◆ WHAT YOU SHOULD DO: The required output is the exact run of lines below that opens at the line with "The width and height of the screenshot is (447, 2576)." and closes at the line with "Task: Click on the Led".

◆ SUPPLIED ENTRIES:
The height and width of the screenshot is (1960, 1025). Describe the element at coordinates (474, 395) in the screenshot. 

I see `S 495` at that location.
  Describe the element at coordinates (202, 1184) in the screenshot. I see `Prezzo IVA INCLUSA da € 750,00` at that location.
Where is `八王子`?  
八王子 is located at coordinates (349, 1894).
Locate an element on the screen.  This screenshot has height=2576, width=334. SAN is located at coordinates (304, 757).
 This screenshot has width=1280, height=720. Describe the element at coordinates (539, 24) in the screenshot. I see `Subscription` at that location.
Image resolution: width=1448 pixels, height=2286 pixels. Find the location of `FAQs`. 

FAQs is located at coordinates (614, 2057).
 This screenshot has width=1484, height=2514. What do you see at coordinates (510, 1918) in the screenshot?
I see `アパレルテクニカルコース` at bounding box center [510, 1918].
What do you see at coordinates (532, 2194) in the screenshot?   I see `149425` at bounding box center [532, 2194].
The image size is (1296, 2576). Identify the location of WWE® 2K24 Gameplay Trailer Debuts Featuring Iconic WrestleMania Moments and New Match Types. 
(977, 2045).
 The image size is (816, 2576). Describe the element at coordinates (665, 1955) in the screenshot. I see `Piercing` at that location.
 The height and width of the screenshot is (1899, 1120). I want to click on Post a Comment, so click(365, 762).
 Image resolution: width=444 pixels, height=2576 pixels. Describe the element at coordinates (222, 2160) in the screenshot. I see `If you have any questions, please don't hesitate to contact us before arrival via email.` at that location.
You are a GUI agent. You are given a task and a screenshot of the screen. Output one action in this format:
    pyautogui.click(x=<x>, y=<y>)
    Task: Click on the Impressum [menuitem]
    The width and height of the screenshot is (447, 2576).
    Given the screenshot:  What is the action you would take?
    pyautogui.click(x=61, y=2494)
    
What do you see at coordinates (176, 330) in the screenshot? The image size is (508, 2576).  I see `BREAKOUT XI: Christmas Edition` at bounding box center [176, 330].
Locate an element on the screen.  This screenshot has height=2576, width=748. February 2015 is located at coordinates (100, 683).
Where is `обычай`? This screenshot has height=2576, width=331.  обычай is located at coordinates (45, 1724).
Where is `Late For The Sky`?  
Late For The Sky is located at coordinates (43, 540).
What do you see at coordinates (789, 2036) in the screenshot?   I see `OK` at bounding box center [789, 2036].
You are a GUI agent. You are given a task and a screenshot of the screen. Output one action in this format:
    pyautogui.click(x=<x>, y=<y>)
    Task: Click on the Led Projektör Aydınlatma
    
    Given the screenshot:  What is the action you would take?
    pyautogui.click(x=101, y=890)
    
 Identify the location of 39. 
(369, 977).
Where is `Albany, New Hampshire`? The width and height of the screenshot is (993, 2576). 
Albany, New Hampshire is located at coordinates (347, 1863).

◆ WORKED SOLUTION:
    The width and height of the screenshot is (447, 2576).
    Given the screenshot:  What is the action you would take?
    pyautogui.click(x=61, y=2494)
    
What do you see at coordinates (176, 330) in the screenshot? The image size is (508, 2576).  I see `BREAKOUT XI: Christmas Edition` at bounding box center [176, 330].
Locate an element on the screen.  This screenshot has height=2576, width=748. February 2015 is located at coordinates (100, 683).
Where is `обычай`? This screenshot has height=2576, width=331.  обычай is located at coordinates (45, 1724).
Where is `Late For The Sky`?  
Late For The Sky is located at coordinates (43, 540).
What do you see at coordinates (789, 2036) in the screenshot?   I see `OK` at bounding box center [789, 2036].
You are a GUI agent. You are given a task and a screenshot of the screen. Output one action in this format:
    pyautogui.click(x=<x>, y=<y>)
    Task: Click on the Led Projektör Aydınlatma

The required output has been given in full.